I will spend my time learning how to properly reduce the resolution of my larger map and might just go to our GIS department to get this done more quickly.

Despite the size, the larger map produced an output for my encounter history. I notice a few things that I will need to work on, but most importantly the individual activity center locations looks like a random distribution. However, I suspect that salamanders have a clumping distribution. Question: Is there an option to set the distribution to be more clumped?

The following is a background on my methods for creating the maps, which might help you to understand why my maps are the way they are:

I didn't know what size of maps to create when I started this project. I placed a rectangle over my sampling area covering what I thought to be a reasonable home range for the population under investigation. The small map covers an area that is nestled in at the toe of a mountain along a stream valley that likely constrains movement. The larger map sits on top of the extent of the smaller map in considering the possibility of a metapopulation or panmictic exchange structure.

I used Orthophotos and GoogleEarth to fill in the missing pieces. The cut out images were imported into a raster graphics editor - I use Artweaver, which is a less expensive version of photoshop. I created layers and manually drew over the different features what I thought to be a reasonable habitat ranking scale with tone ranging from white to grey to black. Saving the image into a tiff "pixelates" the image, so I had to carefully create masks on each layer to ensure that each layer was exactly white or exactly the selected tone. I imported this image into QGIS and used specified landmarks to georeference the tiff.

This procedure might help to explain why the size of my maps are not following on round numbers. I tried to cut out areas that were more exact, but they came out a little sloppy. I don't think this should matter. I am only a QGIS learner. I have taken university courses in GIS and we have personnel here who are experts in GIS, but I've been trying to learn how solve these problems myself.

Thank you!!

mmellis commented 8 years ago

rSPACE was designed for working with territorial carnivores, so the distribution should be much more regular, rather than randomly distributed. Working with clumped individuals would require even more input parameters, not to mention that the relationship between occupancy and abundance will likely be more complicated (e.g., see Estrada, A., and B. Arroyo. 2012. Occurrence vs abundance models: differences between species with varying aggregation patterns. Biological Conservation 152:37–45.) Right now, we don't have the code to test models for non-territorial species.

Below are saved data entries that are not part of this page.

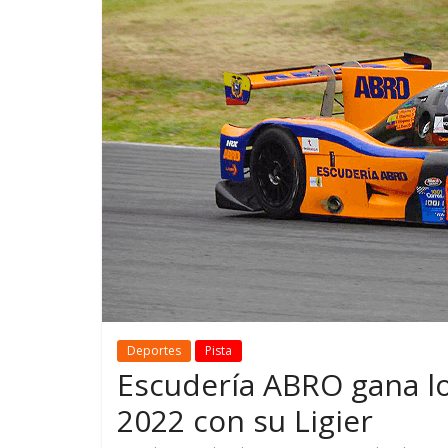
GM reafirma su
¿Qué puede
compromiso con movilidad
vehículo si
más segura y conectada
varios días
Deportes
Pista
Escudería ABRO gana l
2022 con su Ligier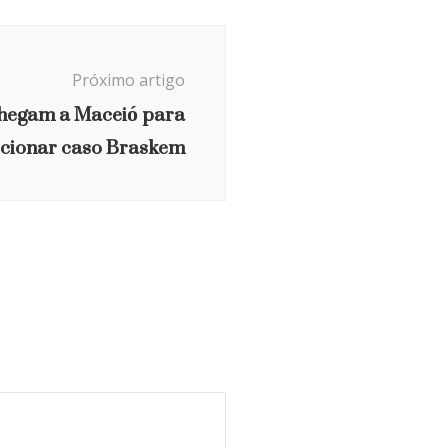
Próximo artigo
hegam a Maceió para
ecionar caso Braskem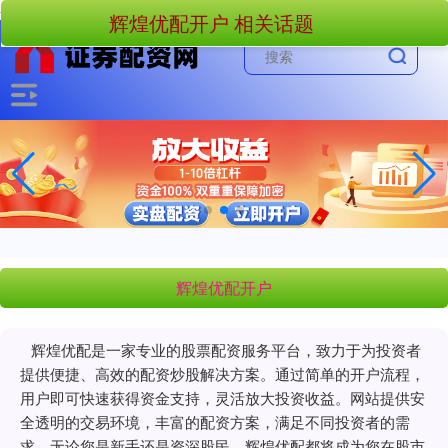
-->
辉煌优配开户 相关话题
辉煌优配开户
辉煌优配是一家专业的股票配资服务平台，致力于为投资者
提供便捷、高效的配资炒股解决方案。通过简单的开户流程，
用户即可快速获得资金支持，灵活放大投资收益。网站提供安
全透明的交易环境，丰富的配资方案，满足不同投资者的需
求。无论您是新手还是资深股民，辉煌优配都将成为您在股市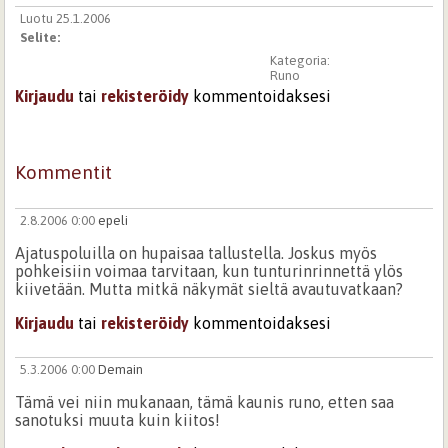
Luotu 25.1.2006
Selite:
Kategoria:
Runo
Kirjaudu
tai
rekisteröidy
kommentoidaksesi
Kommentit
2.8.2006 0:00
epeli
Ajatuspoluilla on hupaisaa tallustella. Joskus myös
pohkeisiin voimaa tarvitaan, kun tunturinrinnettä ylös
kiivetään. Mutta mitkä näkymät sieltä avautuvatkaan?
Kirjaudu
tai
rekisteröidy
kommentoidaksesi
5.3.2006 0:00
Demain
Tämä vei niin mukanaan, tämä kaunis runo, etten saa
sanotuksi muuta kuin kiitos!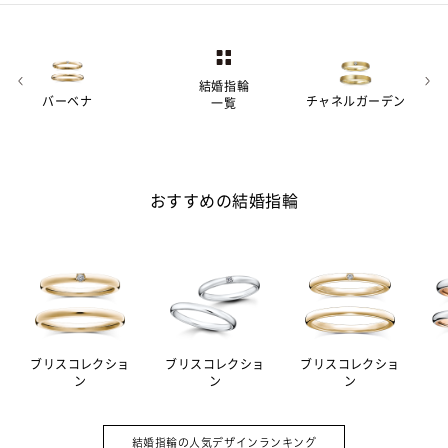
結婚指輪
バーベナ
チャネルガーデン
一覧
おすすめの結婚指輪
ブリスコレクショ
ブリスコレクショ
ブリスコレクショ
ン
ン
ン
婚約指輪（エンゲージリング）は結婚の
A.
証として贈る記念品。その意味を強める
結婚指輪の人気デザインランキング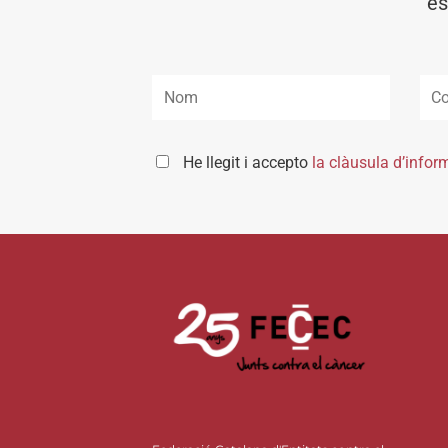
es
He llegit i accepto
la clàusula d’infor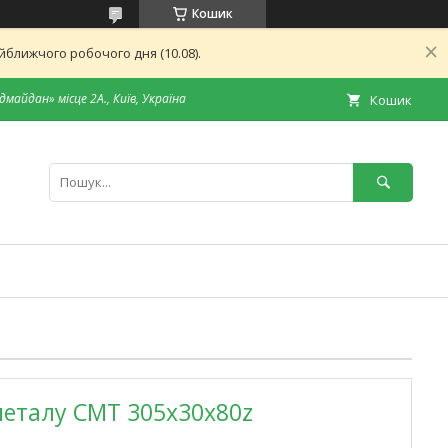
Кошик
ближчого робочого дня (10.08).
дмайдан» місце 2А., Київ, Україна
Кошик
металу СМТ 305х30х80z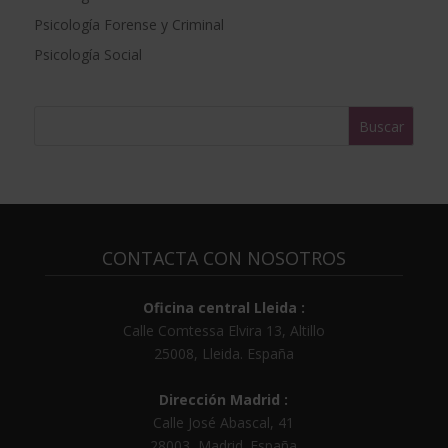
i
Psicología Forense y Criminal
v
e
Psicología Social
:
CONTACTA CON NOSOTROS
Oficina central Lleida :
Calle Comtessa Elvira 13, Altillo
25008
,
Lleida
.
España
Dirección Madrid :
Calle José Abascal, 41
28003
,
Madrid
.
España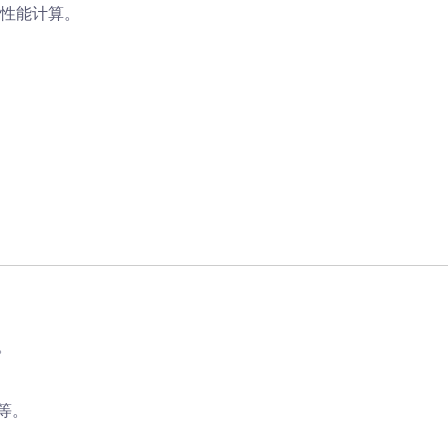
性能计算。
。
等。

technoautotroph commented 8 years ago

Thank you for the feedback. I recommend:

Christianson, D.S. & Kaufman, C.G. (2016). Effects of sample design and landscape features on a measure of environmental heterogeneity. Methods in Ecology and Evolution, 7, 770–782.

technoautotroph commented 8 years ago

I learned how to reduce my map in QGIS - it was much easier than I realized. Thank you again for all your help. I do hope to publish on this and will be in touch. My large map analysis is proceeding quickly and smoothly!! Yay!

Once again - Thank you for all your work.